**RECORD EXTRACTS**

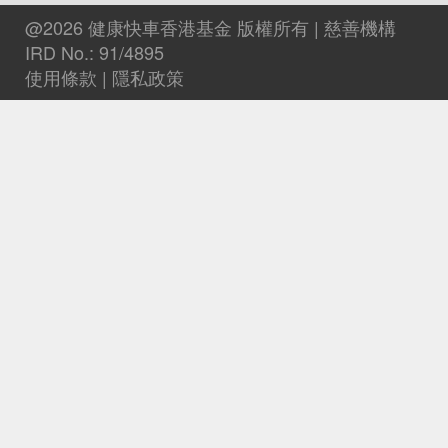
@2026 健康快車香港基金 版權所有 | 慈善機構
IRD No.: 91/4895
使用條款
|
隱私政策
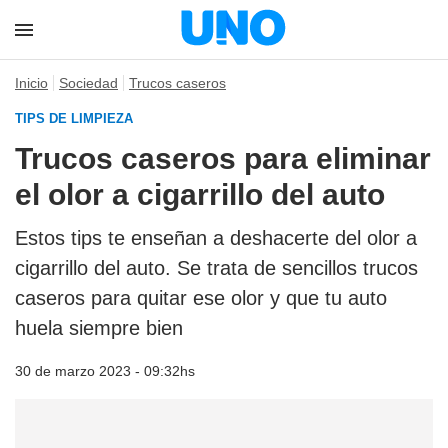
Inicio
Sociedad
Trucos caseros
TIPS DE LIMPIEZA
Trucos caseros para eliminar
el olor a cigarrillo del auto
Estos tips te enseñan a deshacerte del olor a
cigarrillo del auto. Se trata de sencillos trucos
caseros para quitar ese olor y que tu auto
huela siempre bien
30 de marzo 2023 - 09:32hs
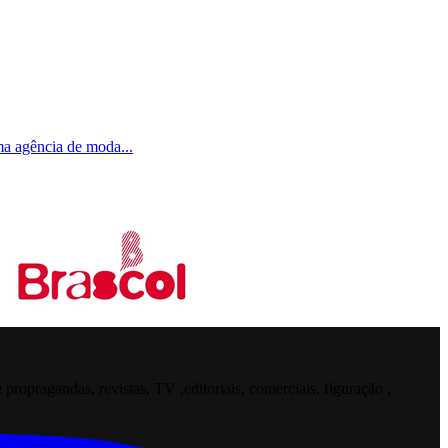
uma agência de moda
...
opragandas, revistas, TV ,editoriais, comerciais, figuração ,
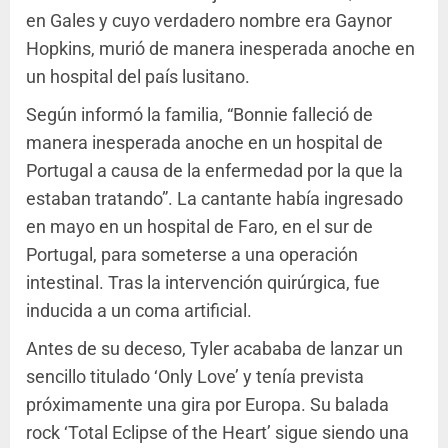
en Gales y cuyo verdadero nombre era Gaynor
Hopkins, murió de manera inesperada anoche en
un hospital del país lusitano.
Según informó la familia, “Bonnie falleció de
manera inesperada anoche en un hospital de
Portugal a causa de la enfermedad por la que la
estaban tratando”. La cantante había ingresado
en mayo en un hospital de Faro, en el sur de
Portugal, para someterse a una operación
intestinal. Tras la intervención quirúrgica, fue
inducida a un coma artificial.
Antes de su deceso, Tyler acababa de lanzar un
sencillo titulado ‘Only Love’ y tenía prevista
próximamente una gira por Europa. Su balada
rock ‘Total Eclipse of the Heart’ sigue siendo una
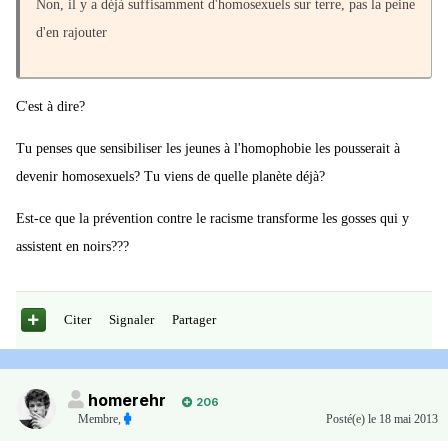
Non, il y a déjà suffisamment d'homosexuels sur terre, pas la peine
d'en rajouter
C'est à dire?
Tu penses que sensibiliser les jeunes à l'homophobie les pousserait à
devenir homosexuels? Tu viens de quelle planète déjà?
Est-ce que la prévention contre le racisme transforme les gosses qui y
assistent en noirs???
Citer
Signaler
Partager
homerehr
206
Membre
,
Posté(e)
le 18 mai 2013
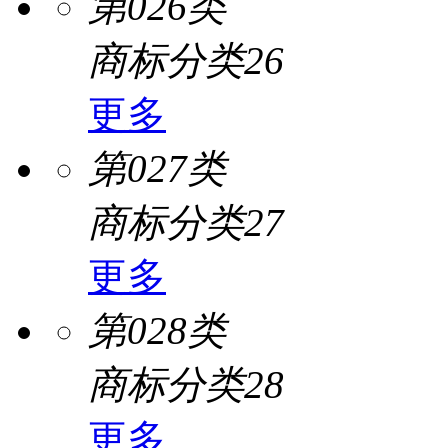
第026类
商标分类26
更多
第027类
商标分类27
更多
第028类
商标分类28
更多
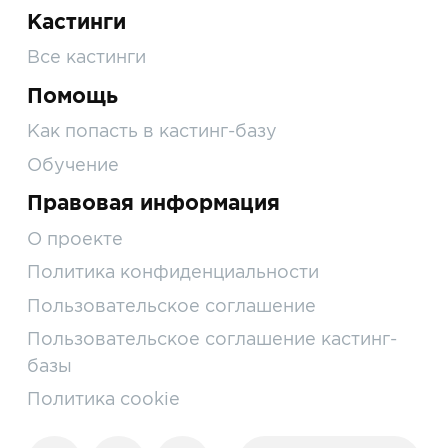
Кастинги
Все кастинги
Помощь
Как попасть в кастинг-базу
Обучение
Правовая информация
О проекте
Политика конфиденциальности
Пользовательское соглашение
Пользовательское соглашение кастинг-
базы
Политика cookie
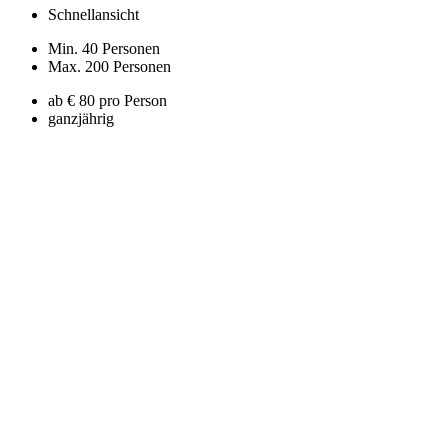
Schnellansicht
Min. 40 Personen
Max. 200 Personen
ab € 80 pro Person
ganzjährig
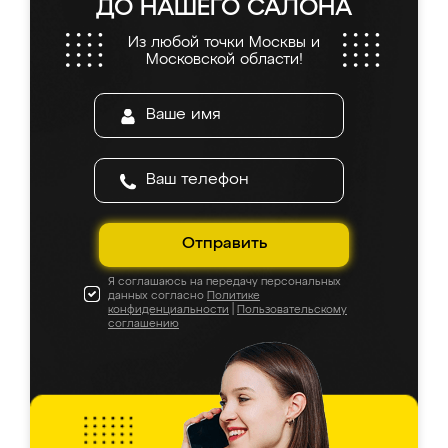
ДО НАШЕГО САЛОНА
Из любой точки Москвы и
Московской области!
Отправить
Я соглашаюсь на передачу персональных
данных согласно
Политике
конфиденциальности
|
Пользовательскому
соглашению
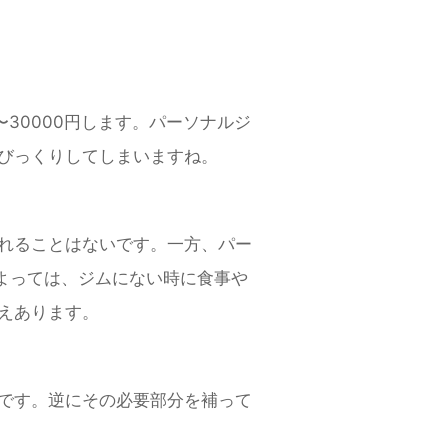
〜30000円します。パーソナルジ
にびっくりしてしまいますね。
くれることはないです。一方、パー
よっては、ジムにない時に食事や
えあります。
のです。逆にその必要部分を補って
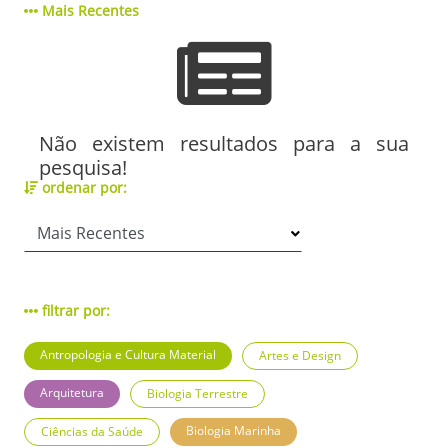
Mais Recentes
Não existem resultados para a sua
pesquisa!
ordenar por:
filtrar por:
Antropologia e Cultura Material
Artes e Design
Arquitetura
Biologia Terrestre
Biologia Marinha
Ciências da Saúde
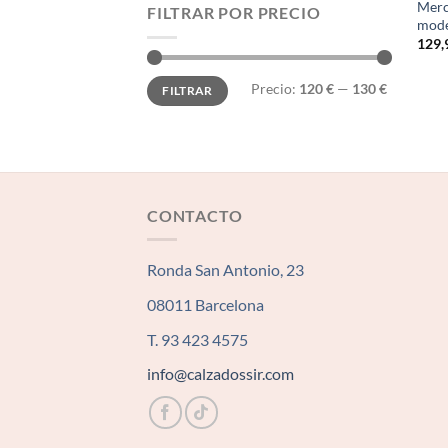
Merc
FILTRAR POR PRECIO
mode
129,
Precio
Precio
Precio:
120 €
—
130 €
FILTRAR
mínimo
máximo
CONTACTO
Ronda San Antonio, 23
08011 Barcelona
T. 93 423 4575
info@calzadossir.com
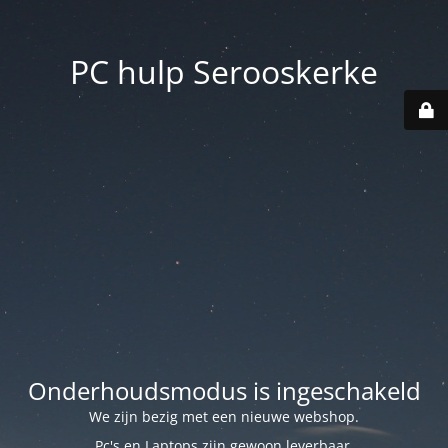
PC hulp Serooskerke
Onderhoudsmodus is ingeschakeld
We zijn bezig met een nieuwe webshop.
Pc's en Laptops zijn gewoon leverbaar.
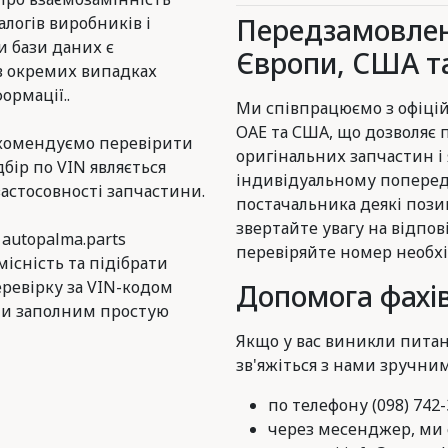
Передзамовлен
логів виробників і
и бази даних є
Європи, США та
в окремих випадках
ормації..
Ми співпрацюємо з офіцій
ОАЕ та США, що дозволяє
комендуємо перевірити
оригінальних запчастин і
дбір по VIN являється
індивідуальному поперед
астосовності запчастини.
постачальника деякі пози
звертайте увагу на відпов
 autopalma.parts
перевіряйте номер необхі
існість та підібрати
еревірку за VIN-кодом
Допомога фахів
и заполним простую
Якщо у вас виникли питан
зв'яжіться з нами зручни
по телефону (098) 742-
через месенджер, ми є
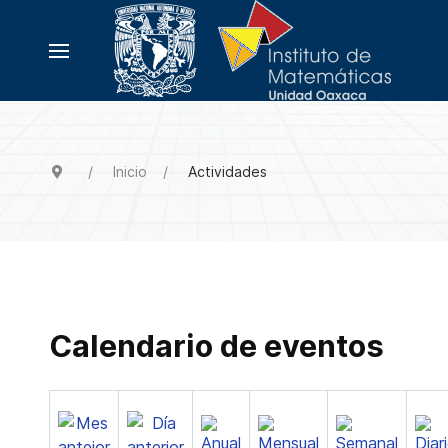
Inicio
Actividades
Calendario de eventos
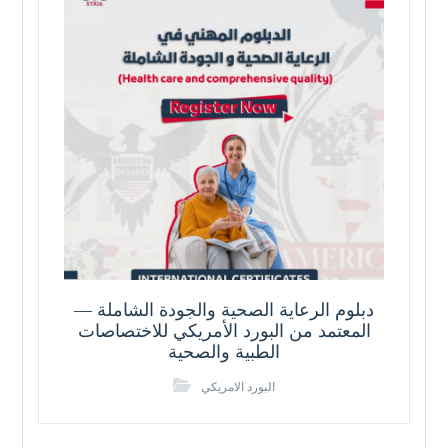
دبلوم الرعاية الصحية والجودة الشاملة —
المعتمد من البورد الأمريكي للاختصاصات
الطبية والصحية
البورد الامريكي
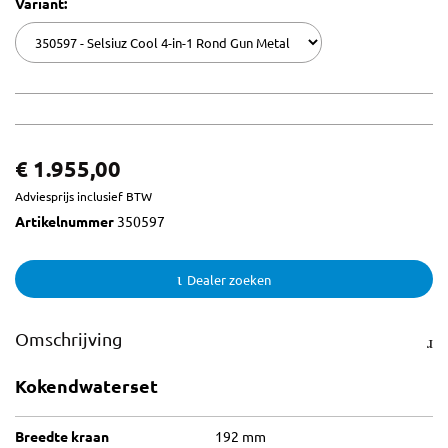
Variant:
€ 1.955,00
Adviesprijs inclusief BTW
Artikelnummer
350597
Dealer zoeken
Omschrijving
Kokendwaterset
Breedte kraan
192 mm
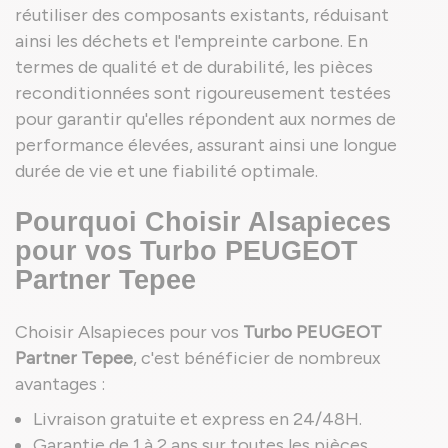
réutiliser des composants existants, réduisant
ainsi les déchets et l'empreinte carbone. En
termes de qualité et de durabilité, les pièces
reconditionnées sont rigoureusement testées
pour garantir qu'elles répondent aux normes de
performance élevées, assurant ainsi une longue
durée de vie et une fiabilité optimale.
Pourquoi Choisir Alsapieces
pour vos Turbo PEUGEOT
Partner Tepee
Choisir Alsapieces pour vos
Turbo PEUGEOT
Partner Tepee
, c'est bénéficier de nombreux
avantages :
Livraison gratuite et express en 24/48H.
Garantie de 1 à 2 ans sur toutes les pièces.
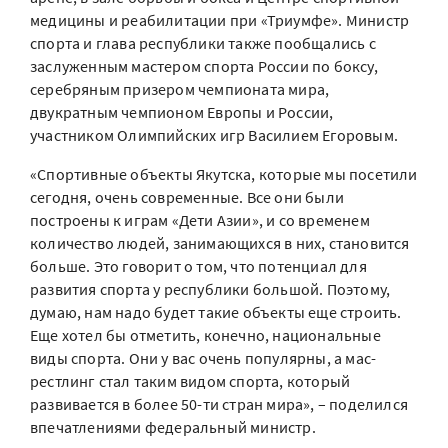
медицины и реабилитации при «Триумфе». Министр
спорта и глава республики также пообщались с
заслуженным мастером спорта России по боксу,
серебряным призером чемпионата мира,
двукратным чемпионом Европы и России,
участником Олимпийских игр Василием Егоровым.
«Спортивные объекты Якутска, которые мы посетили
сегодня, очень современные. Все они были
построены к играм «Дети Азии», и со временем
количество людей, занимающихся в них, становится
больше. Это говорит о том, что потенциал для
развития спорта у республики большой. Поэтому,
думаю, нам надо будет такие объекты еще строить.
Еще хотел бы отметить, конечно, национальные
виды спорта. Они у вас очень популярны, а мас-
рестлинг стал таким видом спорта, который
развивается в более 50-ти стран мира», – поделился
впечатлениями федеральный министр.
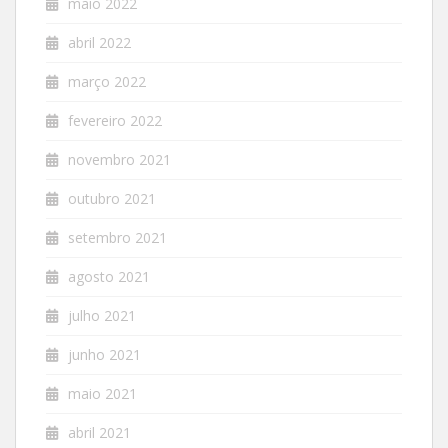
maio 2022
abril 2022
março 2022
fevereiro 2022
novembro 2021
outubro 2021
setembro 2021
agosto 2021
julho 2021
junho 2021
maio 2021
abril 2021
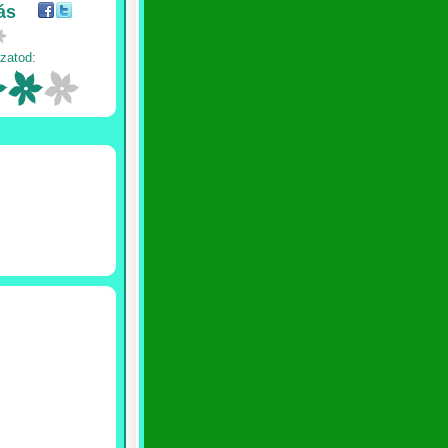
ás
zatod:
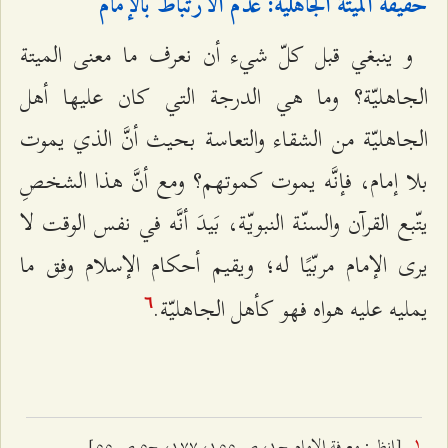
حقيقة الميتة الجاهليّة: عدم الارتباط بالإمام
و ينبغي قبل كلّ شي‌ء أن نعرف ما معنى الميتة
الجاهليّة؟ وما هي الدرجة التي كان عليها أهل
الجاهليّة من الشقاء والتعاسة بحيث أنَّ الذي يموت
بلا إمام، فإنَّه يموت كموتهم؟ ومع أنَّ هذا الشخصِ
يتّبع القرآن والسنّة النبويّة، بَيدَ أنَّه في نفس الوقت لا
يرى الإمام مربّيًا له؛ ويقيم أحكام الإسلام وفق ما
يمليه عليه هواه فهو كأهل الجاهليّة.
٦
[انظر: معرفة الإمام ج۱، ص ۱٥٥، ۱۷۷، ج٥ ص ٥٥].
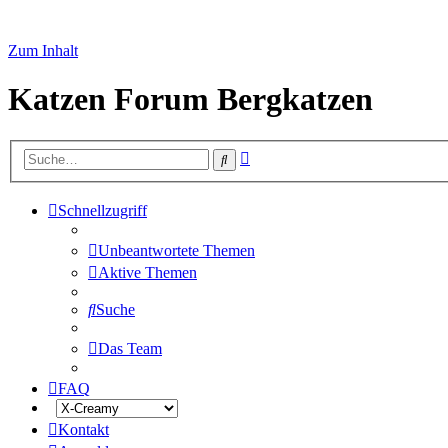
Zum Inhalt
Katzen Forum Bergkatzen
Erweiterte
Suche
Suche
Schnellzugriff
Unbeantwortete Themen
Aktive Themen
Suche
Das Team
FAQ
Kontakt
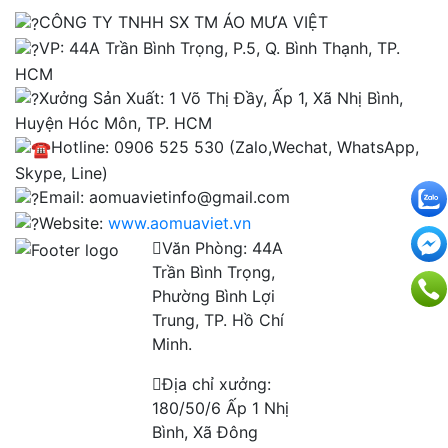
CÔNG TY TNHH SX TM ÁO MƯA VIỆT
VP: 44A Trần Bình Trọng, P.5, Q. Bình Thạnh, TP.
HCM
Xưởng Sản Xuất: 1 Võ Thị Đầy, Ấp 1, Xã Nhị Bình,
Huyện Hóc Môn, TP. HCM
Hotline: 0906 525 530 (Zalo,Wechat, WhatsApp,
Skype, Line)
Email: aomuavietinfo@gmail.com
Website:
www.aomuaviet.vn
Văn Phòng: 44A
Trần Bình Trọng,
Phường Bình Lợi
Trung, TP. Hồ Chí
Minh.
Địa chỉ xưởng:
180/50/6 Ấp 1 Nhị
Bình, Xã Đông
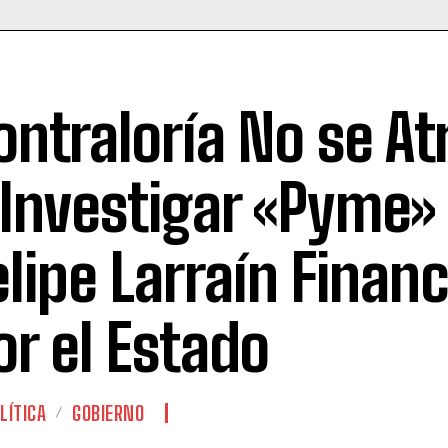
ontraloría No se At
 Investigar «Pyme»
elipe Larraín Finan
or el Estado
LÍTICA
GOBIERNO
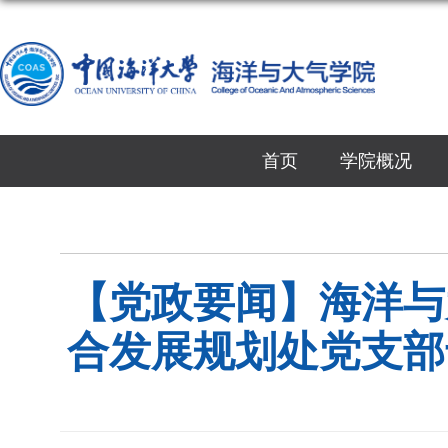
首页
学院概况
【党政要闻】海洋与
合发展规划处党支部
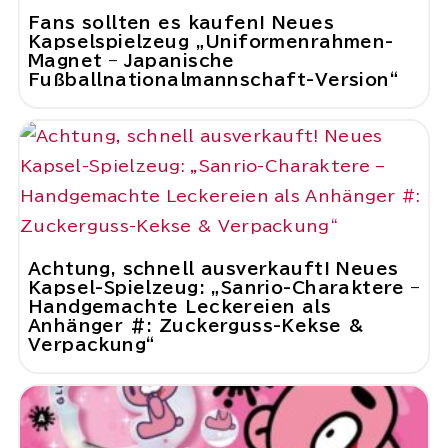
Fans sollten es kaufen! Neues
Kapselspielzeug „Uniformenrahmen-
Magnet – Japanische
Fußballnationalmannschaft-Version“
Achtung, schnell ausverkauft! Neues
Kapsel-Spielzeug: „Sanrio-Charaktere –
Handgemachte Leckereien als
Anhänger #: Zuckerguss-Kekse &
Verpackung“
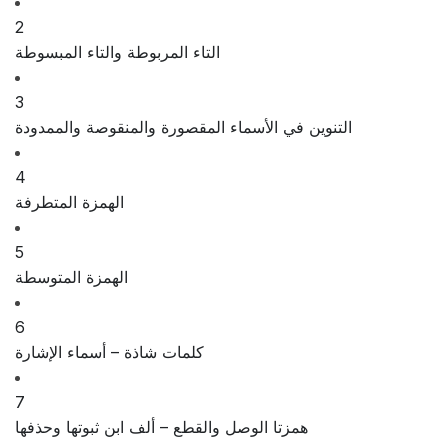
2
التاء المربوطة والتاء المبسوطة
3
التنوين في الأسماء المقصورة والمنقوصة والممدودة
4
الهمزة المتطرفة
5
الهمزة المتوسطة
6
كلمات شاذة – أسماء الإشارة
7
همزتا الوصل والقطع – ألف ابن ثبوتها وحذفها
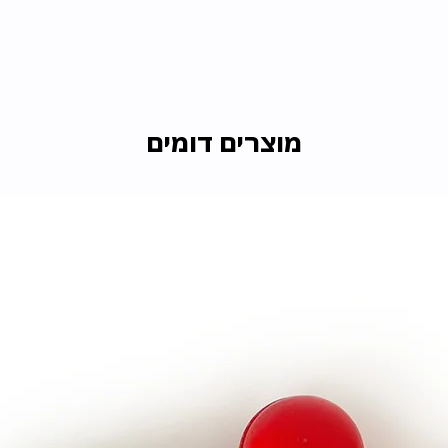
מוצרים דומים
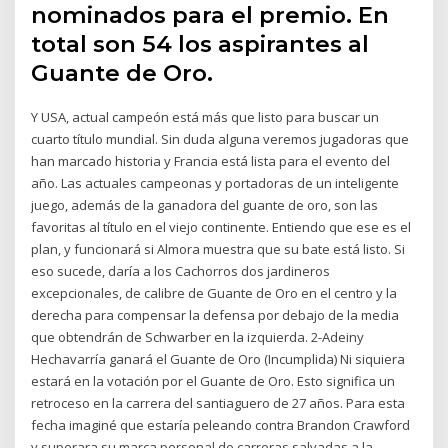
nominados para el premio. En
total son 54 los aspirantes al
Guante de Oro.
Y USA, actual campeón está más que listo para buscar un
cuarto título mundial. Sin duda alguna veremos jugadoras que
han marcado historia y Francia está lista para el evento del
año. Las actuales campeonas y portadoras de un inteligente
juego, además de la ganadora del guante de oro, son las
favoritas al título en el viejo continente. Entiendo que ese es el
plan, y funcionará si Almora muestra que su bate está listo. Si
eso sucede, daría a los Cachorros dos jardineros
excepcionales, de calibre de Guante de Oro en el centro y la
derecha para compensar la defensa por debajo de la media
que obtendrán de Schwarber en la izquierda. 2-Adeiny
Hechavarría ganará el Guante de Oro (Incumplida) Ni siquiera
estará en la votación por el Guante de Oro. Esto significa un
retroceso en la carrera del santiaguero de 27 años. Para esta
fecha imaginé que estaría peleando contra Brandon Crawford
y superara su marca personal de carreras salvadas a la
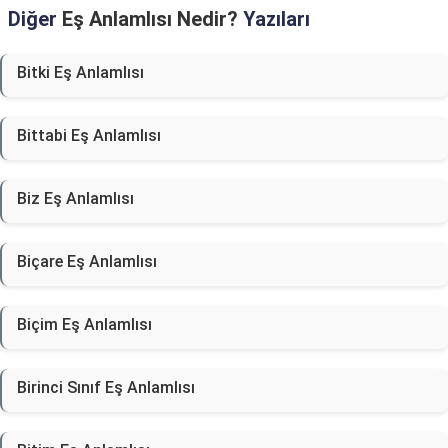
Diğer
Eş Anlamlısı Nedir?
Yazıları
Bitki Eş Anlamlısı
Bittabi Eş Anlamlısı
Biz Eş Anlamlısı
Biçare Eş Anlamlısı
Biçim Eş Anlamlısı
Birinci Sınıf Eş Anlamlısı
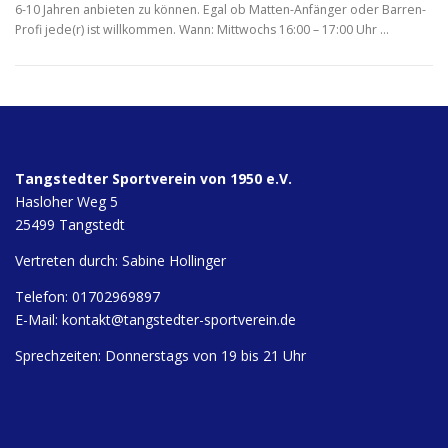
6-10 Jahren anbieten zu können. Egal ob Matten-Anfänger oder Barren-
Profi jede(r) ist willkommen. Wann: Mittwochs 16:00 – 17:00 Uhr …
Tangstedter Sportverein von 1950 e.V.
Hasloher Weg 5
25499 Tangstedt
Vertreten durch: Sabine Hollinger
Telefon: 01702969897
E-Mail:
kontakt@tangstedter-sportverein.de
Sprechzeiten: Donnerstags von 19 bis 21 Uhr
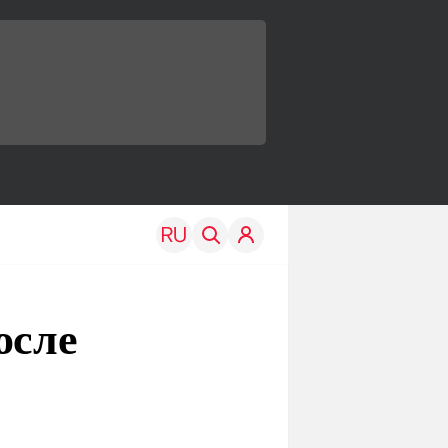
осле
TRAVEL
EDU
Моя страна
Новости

**PROMPT**
Using the data above, give again exactly the lines starting at the one holding "autopalma.parts" and ending at the one holding "которые мы посетили", inclusive, and nothing more. Omit the pictures.

**SOLUTION TO THIS TASK**
 autopalma.parts
перевіряйте номер необхі
існість та підібрати
еревірку за VIN-кодом
Допомога фахів
и заполним простую
Якщо у вас виникли питан
зв'яжіться з нами зручни
по телефону (098) 742-
через месенджер, ми є
Inicio
Actividades
Calendario de eventos
دبلوم الرعاية الصحية والجودة الشاملة —
المعتمد من البورد الأمريكي للاختصاصات
الطبية والصحية
البورد الامريكي
Variant:
€ 1.955,00
Adviesprijs inclusief BTW
Artikelnummer
350597
Dealer zoeken
Omschrijving
Kokendwaterset
Breedte kraan
192 mm
réutiliser des composants existants, réduisant
ainsi les déchets et l'empreinte carbone. En
termes de qualité et de durabilité, les pièces
reconditionnées sont rigoureusement testées
pour garantir qu'elles répondent aux normes de
performance élevées, assurant ainsi une longue
durée de vie et une fiabilité optimale.
Pourquoi Choisir Alsapieces
pour vos Turbo PEUGEOT
Partner Tepee
Choisir Alsapieces pour vos
Turbo PEUGEOT
Partner Tepee
, c'est bénéficier de nombreux
avantages :
Livraison gratuite et express en 24/48H.
Garantie de 1 à 2 ans sur toutes les pièces.
медицины и реабилитации при «Триумфе». Министр
спорта и глава республики также пообщались с
заслуженным мастером спорта России по боксу,
серебряным призером чемпионата мира,
двукратным чемпионом Европы и России,
участником Олимпийских игр Василием Егоровым.
«Спортивные объекты Якутска, которые мы посетили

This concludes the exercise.